Task requirements:
For the records below, output every line from the one holding "is (692, 2576)." through the final line, unaltered, and no other lines.

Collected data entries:
------------------------------------------------------------------------

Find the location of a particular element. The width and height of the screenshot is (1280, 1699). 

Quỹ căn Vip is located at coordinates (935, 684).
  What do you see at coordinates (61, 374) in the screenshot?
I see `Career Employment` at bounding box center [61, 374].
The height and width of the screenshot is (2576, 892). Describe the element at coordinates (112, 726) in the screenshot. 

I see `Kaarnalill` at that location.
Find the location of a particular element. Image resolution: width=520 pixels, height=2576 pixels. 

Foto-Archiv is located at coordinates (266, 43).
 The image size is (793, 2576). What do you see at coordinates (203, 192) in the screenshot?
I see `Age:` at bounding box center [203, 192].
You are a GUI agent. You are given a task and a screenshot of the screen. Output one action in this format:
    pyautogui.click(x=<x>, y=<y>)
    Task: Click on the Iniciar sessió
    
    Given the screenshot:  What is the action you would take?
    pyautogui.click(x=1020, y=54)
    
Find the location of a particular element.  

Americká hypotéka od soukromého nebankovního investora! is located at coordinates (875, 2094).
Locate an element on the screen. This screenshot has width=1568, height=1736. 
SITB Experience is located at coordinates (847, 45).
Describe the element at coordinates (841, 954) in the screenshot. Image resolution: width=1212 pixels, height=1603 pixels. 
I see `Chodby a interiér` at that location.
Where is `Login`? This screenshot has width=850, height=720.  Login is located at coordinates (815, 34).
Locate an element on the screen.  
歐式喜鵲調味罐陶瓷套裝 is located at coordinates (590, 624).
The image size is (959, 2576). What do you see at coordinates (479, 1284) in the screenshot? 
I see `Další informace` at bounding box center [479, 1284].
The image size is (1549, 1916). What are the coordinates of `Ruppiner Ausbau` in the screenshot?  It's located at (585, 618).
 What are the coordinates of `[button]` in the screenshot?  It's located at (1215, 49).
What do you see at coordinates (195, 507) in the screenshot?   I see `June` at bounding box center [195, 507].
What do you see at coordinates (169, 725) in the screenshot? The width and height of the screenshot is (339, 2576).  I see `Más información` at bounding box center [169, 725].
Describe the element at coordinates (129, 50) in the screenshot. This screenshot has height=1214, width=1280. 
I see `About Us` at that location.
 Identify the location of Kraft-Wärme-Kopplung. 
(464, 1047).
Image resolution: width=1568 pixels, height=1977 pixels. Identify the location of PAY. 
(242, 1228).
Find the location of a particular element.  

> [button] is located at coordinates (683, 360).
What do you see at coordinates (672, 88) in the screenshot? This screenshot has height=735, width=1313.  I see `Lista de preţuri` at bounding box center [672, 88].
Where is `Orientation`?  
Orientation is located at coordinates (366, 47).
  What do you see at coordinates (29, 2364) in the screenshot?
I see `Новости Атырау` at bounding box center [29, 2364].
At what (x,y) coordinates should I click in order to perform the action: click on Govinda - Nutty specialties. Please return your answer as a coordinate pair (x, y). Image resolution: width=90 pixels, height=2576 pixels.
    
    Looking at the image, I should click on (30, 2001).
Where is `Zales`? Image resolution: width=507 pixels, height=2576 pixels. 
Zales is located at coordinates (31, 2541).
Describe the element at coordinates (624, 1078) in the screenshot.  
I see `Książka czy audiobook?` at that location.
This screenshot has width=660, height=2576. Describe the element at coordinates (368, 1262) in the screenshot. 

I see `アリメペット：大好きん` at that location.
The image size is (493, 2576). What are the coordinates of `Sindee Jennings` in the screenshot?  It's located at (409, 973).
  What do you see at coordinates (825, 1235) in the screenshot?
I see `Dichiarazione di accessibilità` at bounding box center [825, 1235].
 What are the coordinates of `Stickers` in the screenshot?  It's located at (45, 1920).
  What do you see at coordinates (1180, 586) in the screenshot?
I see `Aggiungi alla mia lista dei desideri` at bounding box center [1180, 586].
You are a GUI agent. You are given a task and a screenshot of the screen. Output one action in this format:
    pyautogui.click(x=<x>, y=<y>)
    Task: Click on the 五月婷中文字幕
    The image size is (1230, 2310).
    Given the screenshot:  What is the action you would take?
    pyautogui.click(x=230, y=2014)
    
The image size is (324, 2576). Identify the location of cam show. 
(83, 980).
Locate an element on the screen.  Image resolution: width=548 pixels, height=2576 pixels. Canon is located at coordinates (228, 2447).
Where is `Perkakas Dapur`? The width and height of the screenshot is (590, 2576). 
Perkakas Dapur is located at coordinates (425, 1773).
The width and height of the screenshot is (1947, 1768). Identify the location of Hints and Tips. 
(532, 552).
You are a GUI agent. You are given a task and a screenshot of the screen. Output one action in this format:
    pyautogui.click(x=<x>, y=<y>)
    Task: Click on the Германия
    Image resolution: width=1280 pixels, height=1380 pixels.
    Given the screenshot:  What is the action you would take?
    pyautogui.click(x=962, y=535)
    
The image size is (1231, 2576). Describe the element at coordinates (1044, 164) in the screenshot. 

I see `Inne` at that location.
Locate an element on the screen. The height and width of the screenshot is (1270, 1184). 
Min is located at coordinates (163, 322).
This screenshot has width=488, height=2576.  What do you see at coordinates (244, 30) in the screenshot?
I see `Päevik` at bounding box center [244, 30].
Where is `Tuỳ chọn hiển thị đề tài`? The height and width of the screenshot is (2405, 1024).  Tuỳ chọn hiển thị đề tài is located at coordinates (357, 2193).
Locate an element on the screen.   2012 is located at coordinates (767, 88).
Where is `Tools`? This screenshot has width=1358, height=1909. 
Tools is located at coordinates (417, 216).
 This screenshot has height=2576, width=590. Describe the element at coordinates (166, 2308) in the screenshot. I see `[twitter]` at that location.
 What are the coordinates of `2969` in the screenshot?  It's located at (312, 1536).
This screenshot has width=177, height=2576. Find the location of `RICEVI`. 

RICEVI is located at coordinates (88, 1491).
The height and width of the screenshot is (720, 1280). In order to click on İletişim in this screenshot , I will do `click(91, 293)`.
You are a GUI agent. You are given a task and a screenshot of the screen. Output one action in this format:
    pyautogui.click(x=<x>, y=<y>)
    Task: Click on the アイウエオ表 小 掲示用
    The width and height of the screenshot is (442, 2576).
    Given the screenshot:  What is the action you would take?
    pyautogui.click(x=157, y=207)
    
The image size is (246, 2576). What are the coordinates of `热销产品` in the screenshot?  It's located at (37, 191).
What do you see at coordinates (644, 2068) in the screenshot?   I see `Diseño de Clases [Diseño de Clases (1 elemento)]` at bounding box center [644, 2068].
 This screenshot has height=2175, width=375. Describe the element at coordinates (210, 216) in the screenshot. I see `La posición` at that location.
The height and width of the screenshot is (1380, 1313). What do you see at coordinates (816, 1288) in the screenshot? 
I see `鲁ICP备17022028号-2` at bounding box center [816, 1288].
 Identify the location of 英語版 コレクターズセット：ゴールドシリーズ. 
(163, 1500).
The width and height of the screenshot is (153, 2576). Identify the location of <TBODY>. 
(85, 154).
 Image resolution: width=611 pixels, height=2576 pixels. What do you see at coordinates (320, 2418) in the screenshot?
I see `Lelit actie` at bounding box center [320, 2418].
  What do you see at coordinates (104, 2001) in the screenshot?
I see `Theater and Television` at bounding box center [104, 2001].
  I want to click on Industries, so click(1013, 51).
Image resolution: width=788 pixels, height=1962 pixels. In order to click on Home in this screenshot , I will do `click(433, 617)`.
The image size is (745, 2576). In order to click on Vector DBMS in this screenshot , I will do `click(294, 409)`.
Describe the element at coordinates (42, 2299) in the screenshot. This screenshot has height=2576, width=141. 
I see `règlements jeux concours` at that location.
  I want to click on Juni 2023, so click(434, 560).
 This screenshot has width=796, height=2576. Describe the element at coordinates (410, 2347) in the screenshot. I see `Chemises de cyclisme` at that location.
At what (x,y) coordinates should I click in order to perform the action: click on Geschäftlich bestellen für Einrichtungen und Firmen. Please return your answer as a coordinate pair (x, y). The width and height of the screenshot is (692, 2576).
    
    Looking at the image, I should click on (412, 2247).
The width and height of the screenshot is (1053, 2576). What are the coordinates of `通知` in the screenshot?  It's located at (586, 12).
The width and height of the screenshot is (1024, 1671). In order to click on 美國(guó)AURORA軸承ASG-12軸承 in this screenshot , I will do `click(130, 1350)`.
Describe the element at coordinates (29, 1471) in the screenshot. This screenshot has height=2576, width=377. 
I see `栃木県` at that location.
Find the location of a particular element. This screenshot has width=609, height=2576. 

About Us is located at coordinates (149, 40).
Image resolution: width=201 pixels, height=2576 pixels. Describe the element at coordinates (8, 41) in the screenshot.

------------------------------------------------------------------------

Solution to this task:
At what (x,y) coordinates should I click in order to perform the action: click on Geschäftlich bestellen für Einrichtungen und Firmen. Please return your answer as a coordinate pair (x, y). The width and height of the screenshot is (692, 2576).
    
    Looking at the image, I should click on (412, 2247).
The width and height of the screenshot is (1053, 2576). What are the coordinates of `通知` in the screenshot?  It's located at (586, 12).
The width and height of the screenshot is (1024, 1671). In order to click on 美國(guó)AURORA軸承ASG-12軸承 in this screenshot , I will do `click(130, 1350)`.
Describe the element at coordinates (29, 1471) in the screenshot. This screenshot has height=2576, width=377. 
I see `栃木県` at that location.
Find the location of a particular element. This screenshot has width=609, height=2576. 

About Us is located at coordinates (149, 40).
Image resolution: width=201 pixels, height=2576 pixels. Describe the element at coordinates (8, 41) in the screenshot.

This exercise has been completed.